• Jacob Bourne

Atmospheric CO2 Levels Reach Record High in May Despite Pandemic

Although the coronavirus pandemic’s onset resulted in over a year of reduced economic activity globally, the amount of carbon dioxide in Earth’s atmosphere is still rising. According to the Scripps Institution of Oceanography, the monthly average for May 2021 was 419 parts per million — much higher than the 350 ppm generally agreed as the safe upper limit for the atmospheric concentration of CO2.

Mauna Loa Observatory. Credit: NASA

The reading came from the National Oceanic and Atmospheric Administration’s Mauna Loa Baseline Observatory, where the practice of CO2 readings began in 1958. That year the CO2 reading was 316 ppm. While NOAA’s May 2021 average came in at 419.13 ppm, it was 417 ppm in May 2020. On two occasions in 2021 to date, Scripps recorded readings above 420 ppm.

The recent readings represent the highest concentrations of CO2 in Earth’s atmosphere since humans have been on the scene. About 4.1 million to 4.5 million years ago during the Pliocene when sea levels were about 78 feet higher than present and temperatures averaged 7 degrees Fahrenheit warmer than pre-industrial temperatures, CO2 was about 400 ppm.

It also demonstrates how current efforts to address climate change are vastly below the work required.

The reduced economic activity in 2020 brought on by pandemic-related shutdowns yielded a 7% drop in fossil fuel emissions since 2019, according to a report from the Stanford University School of Earth, Energy & Environmental Sciences. Although the fall is a historic one, it wasn’t enough to halt the march of escalating atmospheric CO2 concentrations.

"The ultimate control knob on atmospheric CO2 is fossil-fuel emissions,” said Scripps geochemist Ralph Keeling, who took over the Mauna Loa measurement series named the Keeling Curve. after his father’s death in 2005. “But we still have a long way to go to halt the rise, as each year more CO2 piles up in the atmosphere. We ultimately need cuts that are much larger and sustained longer than the COVID-related shutdowns of 2020.”

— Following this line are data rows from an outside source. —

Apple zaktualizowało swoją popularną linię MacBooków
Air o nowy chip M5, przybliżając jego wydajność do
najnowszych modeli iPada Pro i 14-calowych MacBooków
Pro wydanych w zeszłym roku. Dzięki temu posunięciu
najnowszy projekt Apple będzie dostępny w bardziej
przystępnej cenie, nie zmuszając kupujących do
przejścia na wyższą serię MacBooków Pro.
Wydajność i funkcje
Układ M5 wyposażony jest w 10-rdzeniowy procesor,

The problem is that CO2 is a long-lived gas that will linger in the atmosphere for centuries after it’s emitted, trapping solar radiation in the troposphere unless some other process removes it. Furthermore, the warming that has already occurred has spurred carbon emissions not directly tied to human activity, such as from worsening wildfire seasons, melting permafrost and methane bubbling up from Arctic lakes. This is in addition to the continued emissions from human activity such as transportation, manufacturing, agriculture and the portion of the electrical grid tied to fossil fuels.

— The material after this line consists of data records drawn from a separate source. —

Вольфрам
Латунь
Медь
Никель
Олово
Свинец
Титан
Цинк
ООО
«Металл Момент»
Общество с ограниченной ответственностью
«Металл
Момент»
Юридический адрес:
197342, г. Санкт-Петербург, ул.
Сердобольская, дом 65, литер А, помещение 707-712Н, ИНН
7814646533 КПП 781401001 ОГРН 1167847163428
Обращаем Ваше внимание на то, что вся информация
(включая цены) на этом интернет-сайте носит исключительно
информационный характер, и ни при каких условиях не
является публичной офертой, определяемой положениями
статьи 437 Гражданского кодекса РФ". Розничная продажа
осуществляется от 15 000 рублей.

“We are adding roughly 40 billion metric tons of CO2 pollution to the atmosphere per year,” said Pieter Tans, a senior scientist with NOAA’s Global Monitoring Laboratory. “That is a mountain of carbon that we dig up out of the earth, burn, and release into the atmosphere as CO2 – year after year. If we want to avoid catastrophic climate change, the highest priority must be to reduce CO2 pollution to zero at the earliest possible date."

The pandemic undoubtedly caused much suffering around the world, and what was a potential silver lining linked to the expected drop in emissions hasn’t amounted to much, as evidenced by the Mauna Loa readings. Yet, not taking dramatic and sustained and action to fight climate change will cause the G7 countries to lose almost $5 trillion per year over the next 30 years, according to Oxfam, as reported by Forbes. The loses will be due to the devastation brought on by increased natural disasters, drought, food and water shortages, desertification and sea-level rise, to name a few of climate change's effects.

Some action is being taken, including the development (albeit slow) of carbon capture and sequestration technologies, and the expansion of renewable energy sources. This year, the U.S. rejoiced the Paris Agreement. However, atmospheric CO2 levels continue to escalate as they have every year since the first measurement was taken.

“So far, most of these proposals are just vaporware,” said Tans. “The solution is right before our eyes. Solar energy and wind are already cheaper than fossil fuels, and they work at the scales that are required. If we keep stalling like we have done, then it will be too late.”

UPDATE, June 8, 2021, 10:17 p.m. PT: The article was updated to include the following: About 4.1 million to 4.5 million years ago during the Pliocene when sea levels were about 78 feet higher than present and temperatures averaged 7 degrees Fahrenheit warmer than pre-industrial temperatures, CO2 was about 400 ppm.